Una luz en la oscuridad
La noticia con que nos saludaba Lestrade era de tal importancia y tan inesperada, que los tres nos quedamos sin habla. Gregson saltó de su sillón, volcando el vaso con lo que aún quedaba en el mismo de whisky y de agua. Yo miré en silencio a Sherlock Holmes, que apretaba los labios y contraía las cejas medio cerrando los ojos.
—¡También Stangerson! —masculló—. La intriga se hace cada vez más oscura.
—Ya era bastante oscura sin esto —gruñó Lestrade, echando mano a una silla—. Por lo que veo, he caído en algo así como un consejo de guerra.
—¿Está usted…, está usted seguro de esa noticia? —tartamudeó Gregson.
—Vengo directamente de su habitación —dijo Lestrade—, y fui yo el primero en descubrir lo que había ocurrido.
—Gregson nos había estado exponiendo su punto de vista del problema —hizo notar Holmes—. ¿Tendría usted inconveniente en relatarnos lo que usted ha visto y ha hecho?
—No tengo inconveniente —contestó Lestrade, sentándose—. Confieso con franqueza que yo opinaba que Stangerson tenía algo que ver en la muerte de Drebber. Este nuevo giro que han tomado las cosas me ha venido a demostrar que estaba en un completo error. Poseído por completo de esa única idea, me puse a la tarea de averiguar el paradero del secretario. Habían sido vistos juntos en la estación de Euston, a eso de las ocho y media, la noche del día tres. Drebber fue encontrado en la carretera de Brixton a las dos de la madrugada. La cuestión que se me planteaba era la de descubrir en qué había empleado el tiempo Stangerson entre las ocho y media y la hora del crimen, y qué había sido de él después de esa hora.
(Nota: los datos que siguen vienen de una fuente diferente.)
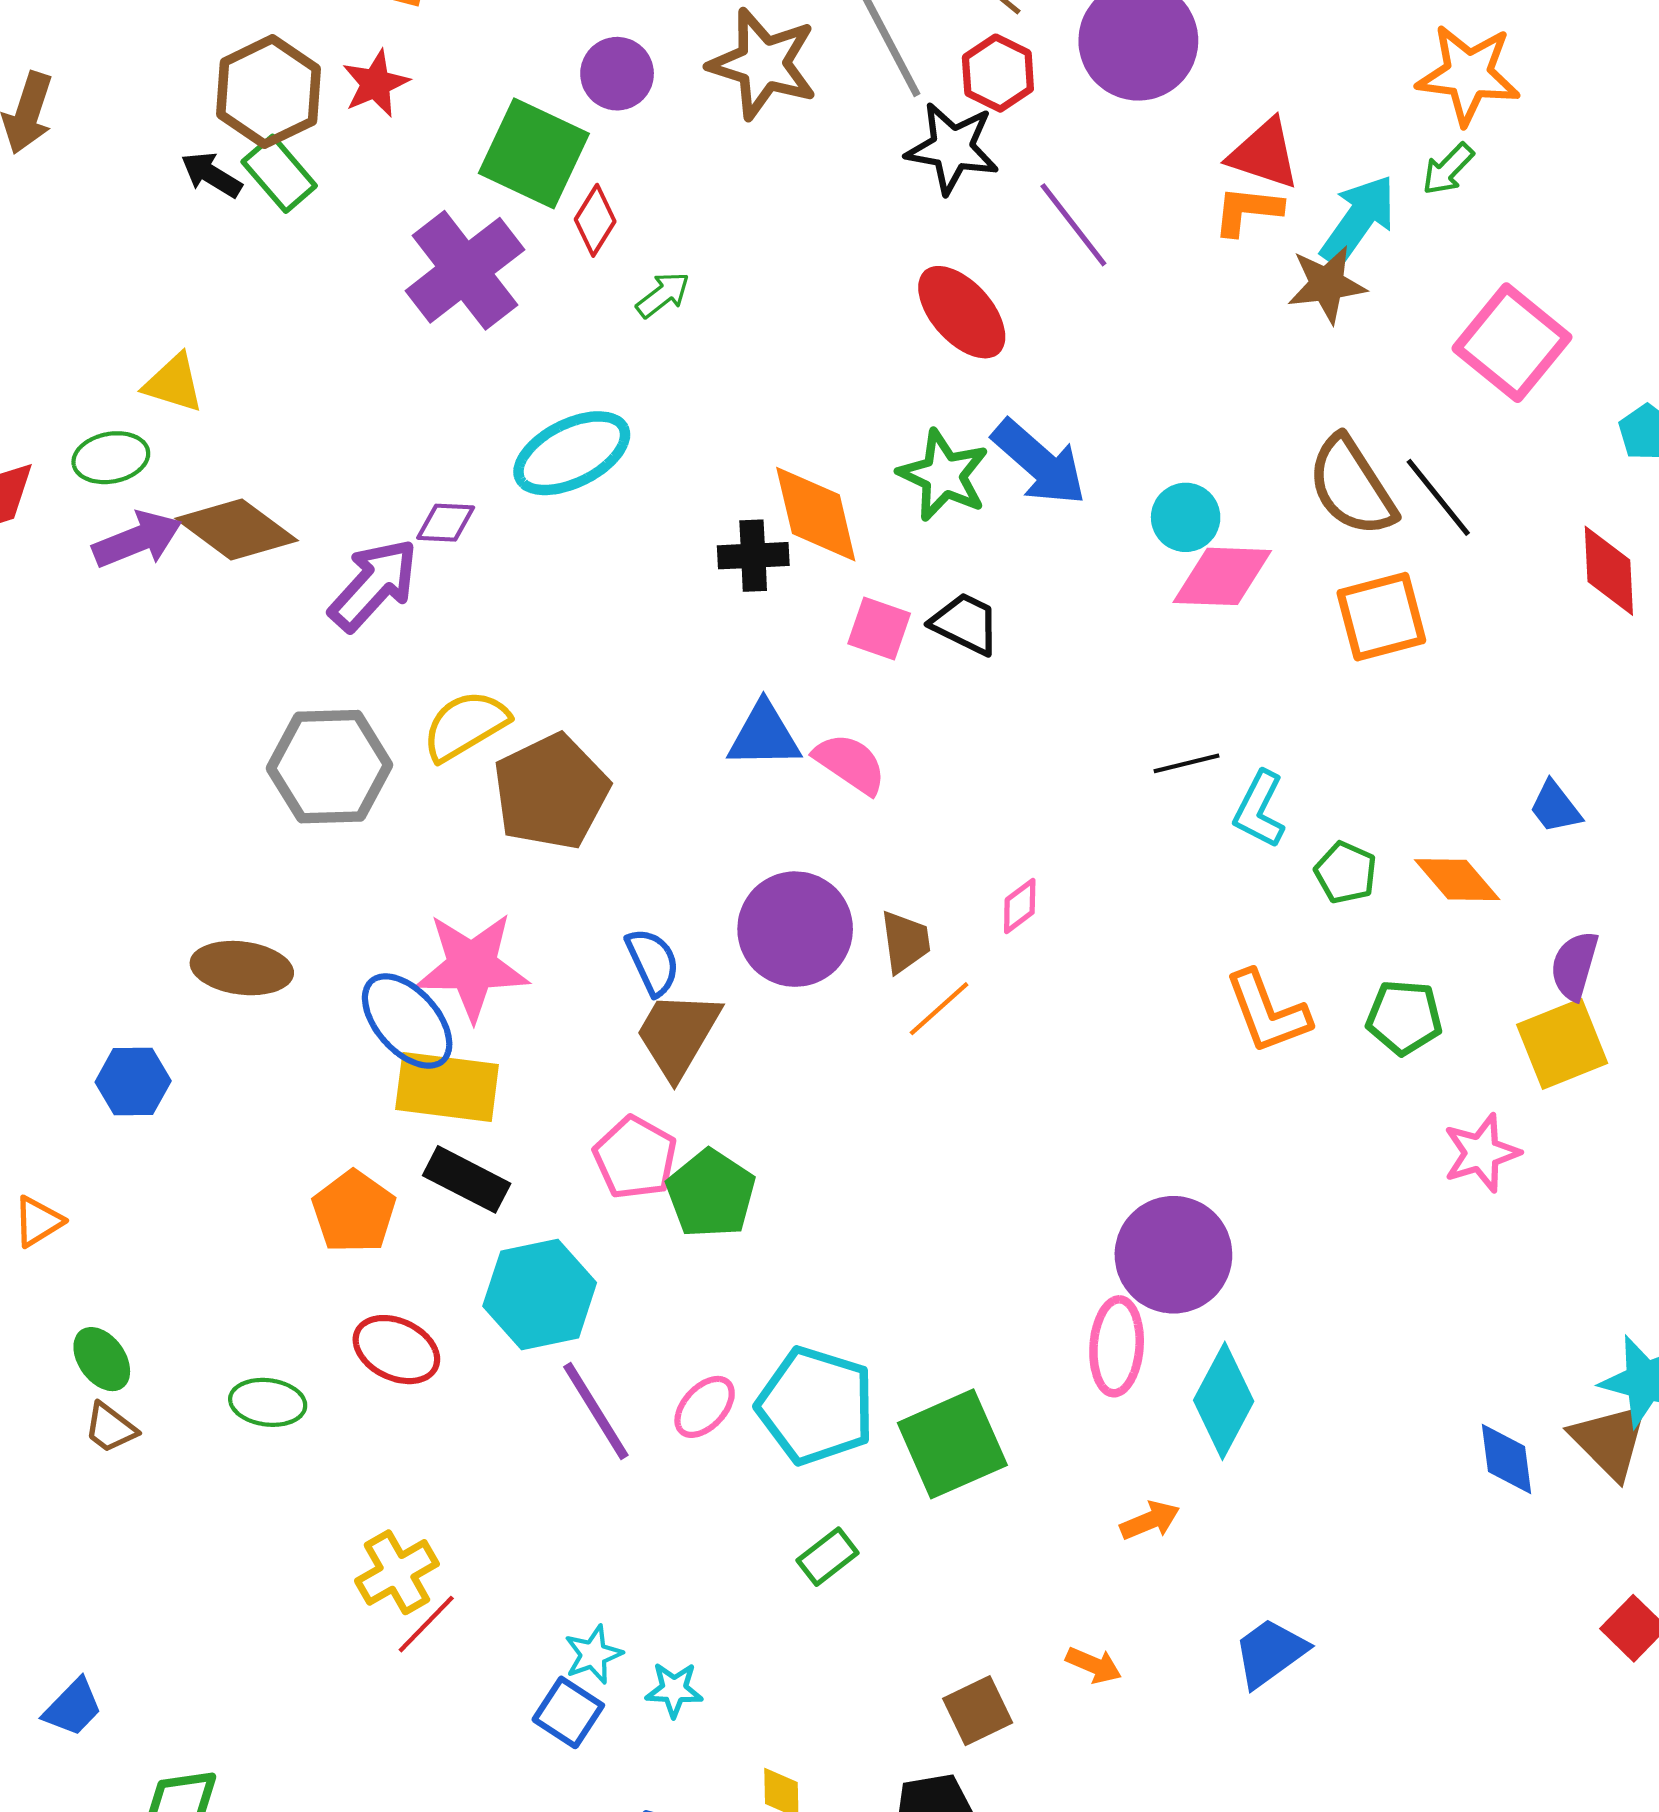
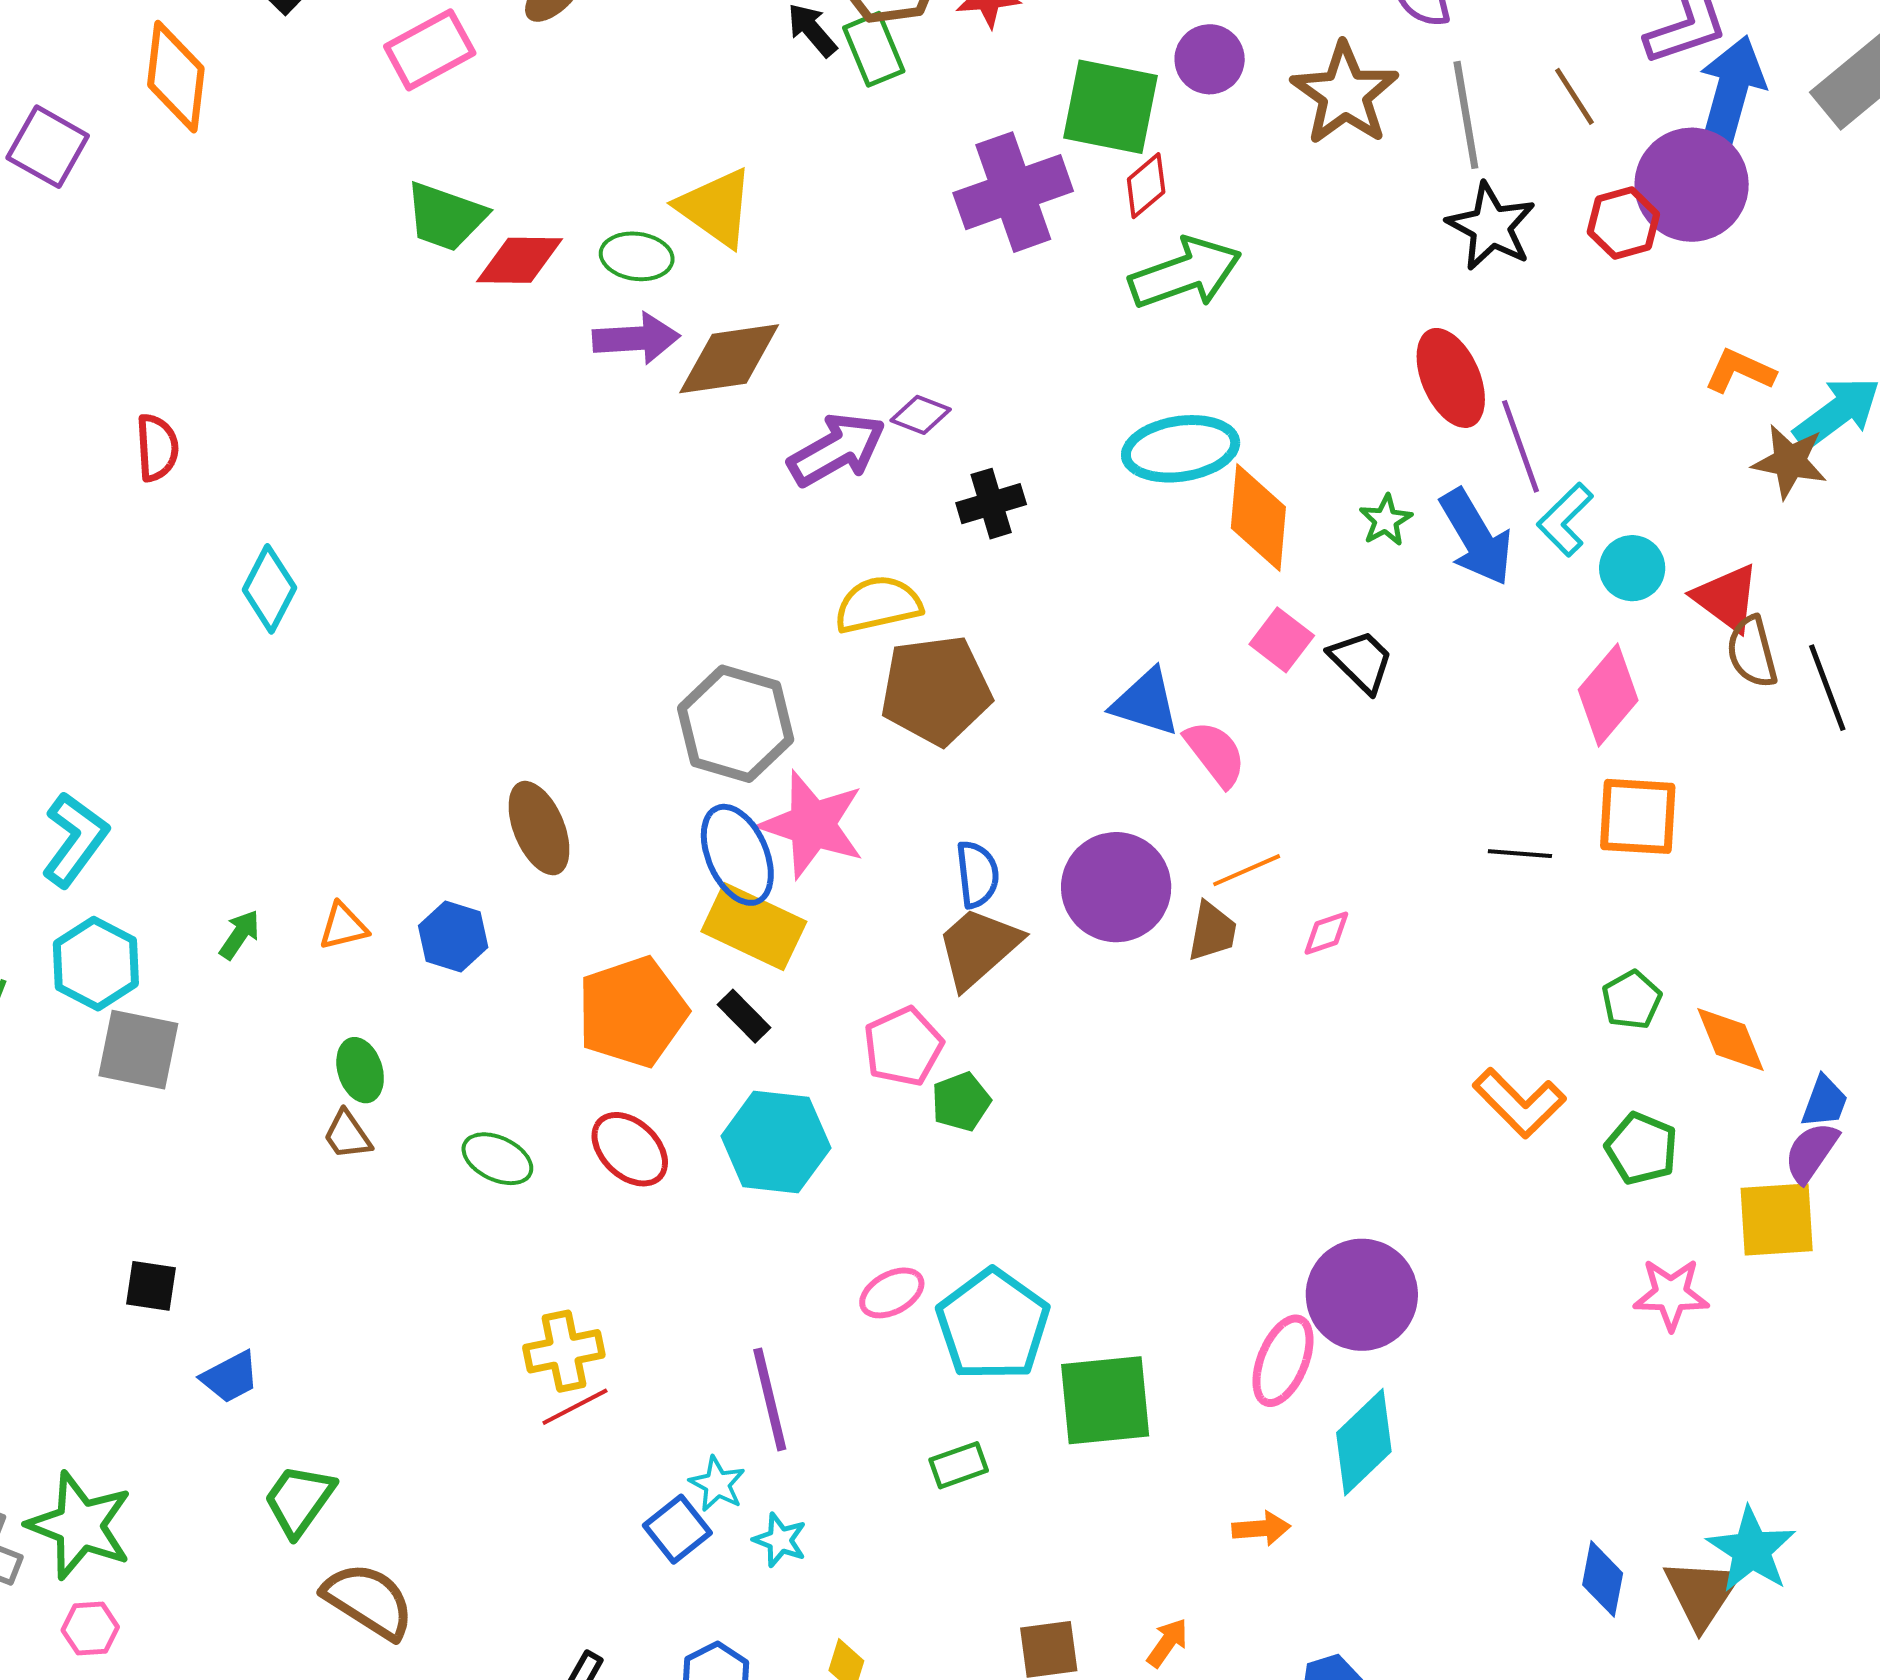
red hexagon: (998, 73) -> (1623, 223), moved
green square: (534, 153) -> (1110, 107), turned -32
red triangle: (1264, 154) -> (1727, 598), moved
purple line: (1073, 225) -> (1521, 446), moved
green arrow: (663, 295) -> (1185, 273), size x2.0
yellow triangle: (174, 383) -> (716, 208), size x1.4
cyan ellipse: (572, 453) -> (1181, 449), moved
green star: (943, 475) -> (1386, 520), size x0.6
brown semicircle: (1352, 486) -> (1752, 652), size x0.7
cyan circle: (1186, 517) -> (1632, 568), moved
brown diamond: (237, 530) -> (729, 359), turned -63
black cross: (753, 556) -> (991, 504), moved, turned -32
pink diamond: (1222, 576) -> (1608, 695), turned -70
orange square: (1381, 617) -> (1638, 816), moved
gray hexagon: (330, 767) -> (736, 724), moved
blue trapezoid: (1555, 807) -> (1825, 1102), moved, turned -140
cyan L-shape: (1259, 809) -> (1565, 520), moved
brown ellipse: (242, 968) -> (539, 828), moved, turned 42
orange line: (939, 1009) -> (1247, 870), moved
orange L-shape: (1267, 1012) -> (1519, 1103), turned -42
blue hexagon: (133, 1081) -> (453, 937), moved
black rectangle: (467, 1179) -> (744, 1016), size x0.7
green pentagon: (711, 1194) -> (961, 1102), size x0.7
orange pentagon: (354, 1212) -> (632, 1012), size x1.4
purple line: (596, 1411) -> (770, 1399), moved
cyan star: (593, 1654) -> (717, 1484), turned 30
orange arrow: (1094, 1665) -> (1167, 1643), turned -96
Telegrafié a Liverpool dándoles una descripción de nuestro hombre y ordenándoles que vigilasen los barcos norteamericanos. Acto seguido me puse a la tarea de visitar todos los hoteles y pensiones de las proximidades de Euston. Yo razonaba de este modo: si Drebber y su compañero se han separado, lo natural es que este último se hospede en los alrededores para pasar la noche y que a la mañana siguiente merodee por la estación.
—Lo probable era que se hubiesen dado cita de antemano en un lugar concreto —hizo notar Holmes.
—Eso es lo que debió de ocurrir. Me pasé toda la tarde de ayer investigando, sin resultado alguno. Reanudé la tarea esta mañana muy temprano, y a las ocho llegué al hotel Halliday’s Prívate, en Little George Street. Al preguntar si se hospedaba allí un tal señor Stangerson, me contestaron afirmativamente en el acto. «Es usted, sin duda, el caballero a quien él espera —me dijeron—. Lleva dos días esperando a un caballero». «¿Dónde está ahora?», le pregunté. «Arriba, acostado. Encargó que se le despertara a las nueve». «Subiré, porque quiero hablar con él en seguida», contesté. Lo hice en la creencia de que mi súbita aparición quizá lo pusiese nervioso y lo llevase a decir algo antes de ponerse en guardia. El botones se ofreció a llevarme hasta la habitación. Esta se hallaba en el segundo piso y había que recorrer un pequeño pasillo para llegar hasta ella. El botones me indicó cuál era la puerta, y ya se disponía a marchar escaleras abajo cuando vi algo que, a pesar de mis veinte años de experiencia, hizo que me sintiese mal. Un pequeño hilillo rojo de sangre salía zigzagueando por debajo de la puerta y cruzaba el pasillo, formando un pequeño charco junto al zócalo de la pared de enfrente. Di un grito, que hizo retroceder al botones. Casi se desmaya al ver aquello. La puerta estaba cerrada por dentro, pero conseguimos derribarla. La ventana de la habitación estaba abierta, y junto a ella, hecho un ovillo, yacía el cadáver de un hombre en camisa de dormir. Estaba muerto y así debía de llevar bastante tiempo, porque tenía los miembros rígidos y fríos. Al ponerlo boca arriba, el botones lo identificó en el acto como el mismo caballero que había alquilado la habitación a nombre de Joseph Stangerson. La muerte había sido producida por una profunda cuchillada en el costado izquierdo, que penetró seguramente hasta el corazón. Y ahora viene lo más extraordinario del caso… ¿Qué creen ustedes que descubrimos encima del cadáver del hombre asesinado?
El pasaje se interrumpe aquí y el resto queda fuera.